Orchester sind bei Cellisten viel zurückhaltender in ihrer Einladungspolitik – gemessen an Geigern oder Pianisten. Warum?
Es liegt daran, dass unsere nur etwa sechs Konzerte zu wenig sind. Genau deswegen müssen wir uns anstrengen und uns darum bemühen, mehr Cello-Werke bekannt zu machen. Etwa die Konzerte von Mieczysław Weinberg, William Walton oder Witold Lutosławski. Tolle Sachen, aber zu wenige kennen sie.
Sie scheinen ständig auf Achse zu sein. Ist das nicht eine ziemlich einsame Angelegenheit?
Ja, ist es. Ich reise allein. Zwar gibt es soziale Aktivitäten mit den Musikern. Dann komme ich aber ins Hotel, schließe die Tür hinter mir. Und aus ist es. Ich habe mich über die Jahre daran zu gewöhnen versucht. Finde es aber immer noch schwierig. Das Problem ist, dass man sich im Konzert total öffnen muss. Danach wieder runterzukommen, ist schwer. Also landet man vor irgendwelchen Youtube-Videos oder bleibt am Handy hängen. Kürzlich habe ich angefangen zu stricken.

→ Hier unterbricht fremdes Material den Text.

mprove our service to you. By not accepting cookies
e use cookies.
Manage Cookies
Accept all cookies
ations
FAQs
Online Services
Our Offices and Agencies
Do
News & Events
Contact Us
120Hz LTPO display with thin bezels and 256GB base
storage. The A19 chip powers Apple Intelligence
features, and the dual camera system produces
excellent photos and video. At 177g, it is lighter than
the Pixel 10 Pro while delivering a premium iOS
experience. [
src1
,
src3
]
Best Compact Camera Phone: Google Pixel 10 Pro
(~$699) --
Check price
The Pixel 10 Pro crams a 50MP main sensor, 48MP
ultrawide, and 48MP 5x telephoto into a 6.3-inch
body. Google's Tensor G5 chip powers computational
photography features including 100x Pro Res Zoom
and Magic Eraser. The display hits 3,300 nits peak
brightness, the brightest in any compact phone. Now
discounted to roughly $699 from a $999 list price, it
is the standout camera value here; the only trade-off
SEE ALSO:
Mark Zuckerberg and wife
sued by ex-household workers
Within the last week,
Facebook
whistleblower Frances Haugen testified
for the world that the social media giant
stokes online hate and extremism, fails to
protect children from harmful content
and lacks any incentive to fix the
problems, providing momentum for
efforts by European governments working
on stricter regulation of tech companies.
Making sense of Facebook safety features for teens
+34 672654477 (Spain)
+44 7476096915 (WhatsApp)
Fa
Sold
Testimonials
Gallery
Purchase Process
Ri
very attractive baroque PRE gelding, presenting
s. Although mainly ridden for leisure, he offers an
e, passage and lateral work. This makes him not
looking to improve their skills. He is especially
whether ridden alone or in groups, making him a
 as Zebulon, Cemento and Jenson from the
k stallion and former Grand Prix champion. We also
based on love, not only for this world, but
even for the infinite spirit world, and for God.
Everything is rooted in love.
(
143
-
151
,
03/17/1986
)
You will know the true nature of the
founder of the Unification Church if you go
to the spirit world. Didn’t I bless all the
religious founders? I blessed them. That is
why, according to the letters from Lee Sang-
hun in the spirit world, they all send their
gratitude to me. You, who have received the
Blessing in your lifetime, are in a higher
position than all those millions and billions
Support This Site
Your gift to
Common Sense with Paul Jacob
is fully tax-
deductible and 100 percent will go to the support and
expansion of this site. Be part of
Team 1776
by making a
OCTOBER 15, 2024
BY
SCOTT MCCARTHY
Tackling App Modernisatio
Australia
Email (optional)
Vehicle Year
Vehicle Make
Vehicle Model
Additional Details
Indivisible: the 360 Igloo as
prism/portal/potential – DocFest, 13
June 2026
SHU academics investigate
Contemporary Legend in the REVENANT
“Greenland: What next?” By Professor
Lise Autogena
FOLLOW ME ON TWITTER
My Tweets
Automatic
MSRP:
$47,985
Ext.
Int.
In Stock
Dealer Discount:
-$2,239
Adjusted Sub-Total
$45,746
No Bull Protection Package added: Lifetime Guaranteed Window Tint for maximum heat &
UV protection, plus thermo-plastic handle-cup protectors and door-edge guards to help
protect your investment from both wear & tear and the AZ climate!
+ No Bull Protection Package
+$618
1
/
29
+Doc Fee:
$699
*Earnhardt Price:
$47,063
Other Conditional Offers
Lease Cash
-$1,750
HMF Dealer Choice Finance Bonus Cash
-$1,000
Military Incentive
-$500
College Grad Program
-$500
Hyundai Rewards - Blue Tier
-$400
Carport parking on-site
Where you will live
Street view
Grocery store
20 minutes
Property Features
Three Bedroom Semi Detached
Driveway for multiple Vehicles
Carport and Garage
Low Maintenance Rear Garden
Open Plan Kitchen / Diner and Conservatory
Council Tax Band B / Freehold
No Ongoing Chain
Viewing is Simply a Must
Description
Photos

Benannt sind Sie, wie ich vermute, nach Anastasia Romanowa. Ist sie in Russland noch so populär?
Da wäre ich mir nicht so sicher. Obwohl ich sogar aus Ekaterinburg stamme, dem Ort, wo sie 1918 ermordet wurde. Es liegt gewiss in meiner Heimatstadt noch immer in der Luft. Dass es als übermäßig wichtig empfunden wird, glaube ich aber nicht.
Ihr früheres Cello hörte auf den schönen Namen ”Madame G”. Haben sie inzwischen ein anderes?
Ja. Vor gut zweieinhalb Jahren bekam ich eine Mail, ob ich nicht Lust hätte, ein Stradivari-Cello zu spielen. Ich habe nicht sofort Ja gesagt. Denn es sollte eine persönliche Verbindung da sein, wenn man mit dem Cello gut klarkommen will. Es war aber dann erstaunlich einfach, es zu spielen. Stradivaris sind bekannt für ihren starken Charakter. Ich hatte Glück. Finde aber nicht, dass es lebenslänglich sein muss. Man ändert sich. Es ist ein Lebensabschnitts-Cello.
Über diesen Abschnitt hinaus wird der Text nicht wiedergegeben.